**What you will do:**
Please go through the records below and return every line holding the word "Unsere".

[Stored items]
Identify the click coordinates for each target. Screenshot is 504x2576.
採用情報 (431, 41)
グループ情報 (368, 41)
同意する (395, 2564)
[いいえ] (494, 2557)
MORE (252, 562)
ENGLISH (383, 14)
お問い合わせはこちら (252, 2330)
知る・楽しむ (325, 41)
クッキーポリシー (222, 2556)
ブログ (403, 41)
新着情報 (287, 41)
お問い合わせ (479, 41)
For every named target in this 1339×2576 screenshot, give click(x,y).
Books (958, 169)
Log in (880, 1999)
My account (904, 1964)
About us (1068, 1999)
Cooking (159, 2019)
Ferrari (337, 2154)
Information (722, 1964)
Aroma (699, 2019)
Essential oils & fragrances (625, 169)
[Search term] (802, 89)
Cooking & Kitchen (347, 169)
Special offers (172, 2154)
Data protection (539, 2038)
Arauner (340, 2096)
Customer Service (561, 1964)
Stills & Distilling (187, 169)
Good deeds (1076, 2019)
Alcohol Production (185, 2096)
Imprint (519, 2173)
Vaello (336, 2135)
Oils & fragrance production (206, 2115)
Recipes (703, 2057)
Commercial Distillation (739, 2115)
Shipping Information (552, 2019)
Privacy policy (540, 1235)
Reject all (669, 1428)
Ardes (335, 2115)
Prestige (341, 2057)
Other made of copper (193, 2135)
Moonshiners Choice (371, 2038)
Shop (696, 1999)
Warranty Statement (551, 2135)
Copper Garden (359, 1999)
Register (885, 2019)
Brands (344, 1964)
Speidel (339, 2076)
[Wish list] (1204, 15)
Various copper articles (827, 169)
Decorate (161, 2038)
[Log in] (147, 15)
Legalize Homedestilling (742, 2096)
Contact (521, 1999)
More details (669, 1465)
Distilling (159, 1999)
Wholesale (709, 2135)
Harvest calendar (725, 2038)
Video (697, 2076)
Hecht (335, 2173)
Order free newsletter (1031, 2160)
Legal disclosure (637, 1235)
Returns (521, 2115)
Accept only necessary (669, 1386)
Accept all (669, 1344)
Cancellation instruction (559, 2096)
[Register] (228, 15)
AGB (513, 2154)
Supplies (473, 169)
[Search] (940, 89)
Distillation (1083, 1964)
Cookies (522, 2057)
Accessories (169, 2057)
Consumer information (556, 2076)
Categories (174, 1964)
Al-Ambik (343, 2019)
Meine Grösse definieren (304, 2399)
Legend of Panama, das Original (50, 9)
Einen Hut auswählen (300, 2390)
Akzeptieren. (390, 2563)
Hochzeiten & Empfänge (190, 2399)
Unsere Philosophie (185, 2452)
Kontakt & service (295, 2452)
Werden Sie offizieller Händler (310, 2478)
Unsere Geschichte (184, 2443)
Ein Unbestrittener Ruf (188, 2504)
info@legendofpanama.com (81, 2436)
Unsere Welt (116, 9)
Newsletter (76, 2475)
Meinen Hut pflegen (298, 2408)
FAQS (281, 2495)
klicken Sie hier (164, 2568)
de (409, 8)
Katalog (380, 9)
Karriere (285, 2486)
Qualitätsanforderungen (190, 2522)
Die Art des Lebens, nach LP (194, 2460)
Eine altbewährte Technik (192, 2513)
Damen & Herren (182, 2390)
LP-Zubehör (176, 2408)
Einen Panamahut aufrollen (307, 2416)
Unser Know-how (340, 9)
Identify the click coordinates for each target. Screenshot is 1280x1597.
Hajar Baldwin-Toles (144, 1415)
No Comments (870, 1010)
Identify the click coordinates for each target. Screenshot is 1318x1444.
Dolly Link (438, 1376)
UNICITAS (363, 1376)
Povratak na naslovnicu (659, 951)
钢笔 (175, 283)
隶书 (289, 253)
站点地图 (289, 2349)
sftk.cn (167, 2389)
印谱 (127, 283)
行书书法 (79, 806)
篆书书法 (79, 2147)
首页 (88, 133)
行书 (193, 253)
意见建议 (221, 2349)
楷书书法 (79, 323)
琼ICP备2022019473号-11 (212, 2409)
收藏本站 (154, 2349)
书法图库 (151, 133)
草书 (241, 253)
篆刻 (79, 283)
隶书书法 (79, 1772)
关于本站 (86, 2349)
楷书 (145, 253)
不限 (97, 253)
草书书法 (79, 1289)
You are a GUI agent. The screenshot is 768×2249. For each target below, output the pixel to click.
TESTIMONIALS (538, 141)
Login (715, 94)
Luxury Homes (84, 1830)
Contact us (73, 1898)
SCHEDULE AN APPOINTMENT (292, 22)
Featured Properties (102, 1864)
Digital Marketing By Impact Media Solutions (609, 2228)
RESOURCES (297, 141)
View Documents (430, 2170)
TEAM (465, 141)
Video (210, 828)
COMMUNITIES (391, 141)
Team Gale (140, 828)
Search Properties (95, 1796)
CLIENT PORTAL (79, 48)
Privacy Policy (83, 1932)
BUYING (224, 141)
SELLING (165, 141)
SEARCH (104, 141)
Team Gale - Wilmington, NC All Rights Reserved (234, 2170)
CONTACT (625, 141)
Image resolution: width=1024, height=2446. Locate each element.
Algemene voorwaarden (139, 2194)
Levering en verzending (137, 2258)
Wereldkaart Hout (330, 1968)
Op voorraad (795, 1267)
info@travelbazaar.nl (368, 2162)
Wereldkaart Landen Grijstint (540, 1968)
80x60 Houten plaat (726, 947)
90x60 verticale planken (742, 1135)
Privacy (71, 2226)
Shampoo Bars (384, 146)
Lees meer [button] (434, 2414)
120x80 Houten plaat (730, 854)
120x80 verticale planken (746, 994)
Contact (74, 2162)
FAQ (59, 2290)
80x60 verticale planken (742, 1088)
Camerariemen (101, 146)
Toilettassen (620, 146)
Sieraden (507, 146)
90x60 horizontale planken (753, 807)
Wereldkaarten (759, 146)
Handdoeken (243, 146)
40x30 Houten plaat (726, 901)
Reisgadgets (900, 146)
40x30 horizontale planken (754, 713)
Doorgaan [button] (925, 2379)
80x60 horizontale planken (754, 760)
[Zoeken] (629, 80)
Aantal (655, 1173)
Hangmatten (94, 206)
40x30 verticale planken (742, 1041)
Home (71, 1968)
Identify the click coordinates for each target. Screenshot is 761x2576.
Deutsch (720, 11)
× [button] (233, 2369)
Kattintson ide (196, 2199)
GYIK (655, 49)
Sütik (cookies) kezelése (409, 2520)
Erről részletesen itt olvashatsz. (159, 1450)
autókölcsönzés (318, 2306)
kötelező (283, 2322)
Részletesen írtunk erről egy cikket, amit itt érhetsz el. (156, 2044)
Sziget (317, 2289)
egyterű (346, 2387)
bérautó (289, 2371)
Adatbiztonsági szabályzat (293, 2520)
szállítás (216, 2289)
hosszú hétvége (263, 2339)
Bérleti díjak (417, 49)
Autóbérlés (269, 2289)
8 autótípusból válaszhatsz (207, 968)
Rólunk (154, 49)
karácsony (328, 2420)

**Task output:**
Unsere Philosophie (185, 2452)
Unsere Geschichte (184, 2443)
Unsere Welt (116, 9)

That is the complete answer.